11 October 2012 saw the first observance of the International Day of the Girl. The focus was on ending the practice of child marriage, but several more issues came up. And there were different ways of observing the day. Among them, even if a couple of days in advance, was the Taliban attack on Malala Yousufzai, the 14-year-old Pakistani girl who has been campaigning for the girls’ right to education. Perhaps the Taliban planned it like this, or they did not realize it, but this was a very clear statement on girls’ and women’s rights, and will hopefully backfire on them.
It is amazing that men are allowed to commit such crimes in their zeal and immense self-righteousness. One wonders whether they have mothers, sisters, wives or daughters, and if they do what they think of them. There is no doubt that they have no female friends, nor could they ever if they are unable to accept the equality of the male and female human beings.
How can one end this? Can these people be educated or they are so immersed in their beliefs that they can never consider any alternative? What are those with any influence upon them, from family members to religious and political leaders, doing? And if there is no hope for change, how can they be isolated in their unreal world and rendered unable to harm other people, especially female people?

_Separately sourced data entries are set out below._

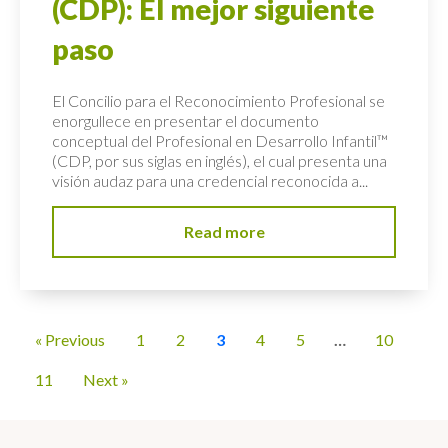
(CDP): El mejor siguiente
paso
El Concilio para el Reconocimiento Profesional se
enorgullece en presentar el documento
conceptual del Profesional en Desarrollo Infantil™
(CDP, por sus siglas en inglés), el cual presenta una
visión audaz para una credencial reconocida a...
Read more
« Previous
1
2
3
4
5
…
10
11
Next »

There is all the talk about the Arab spring, and what is happening in Syria or in Bahrein, etc. Often there are suggestions that those revolting against authoritarian regimes should be given weapons to defend themselves. But nobody has proposed to arm the women, who are suffering under authoritarian rule in several countries, even if they are the slightly larger and usually the more hard-working part of the population. Why not arm the women in the tribal areas of Pakistan, or in parts of the Middle East or Africa, to give them at least a chance to stop the aggression against them? They may not be used to it, it may not be in their nature to take life instead of giving it, but it would definitely be legitimate self-defence…
Giving actual arms to the oppressed female populations around the world may be an extreme measure. But arming them with knowledge, through education, and with other means to care for themselves and their families, like microcredit, can make a big difference for them and those around them. Moreover, there should be no compromise at the normative level on the equality of rights of all human beings. Reservations of any sort, like reportedly those about to be introduced in the new Egyptian constitution, would be a further slide backwards and should not be tolerated by anybody, first of all by those directly affected, the more-than-half of the human population that are women.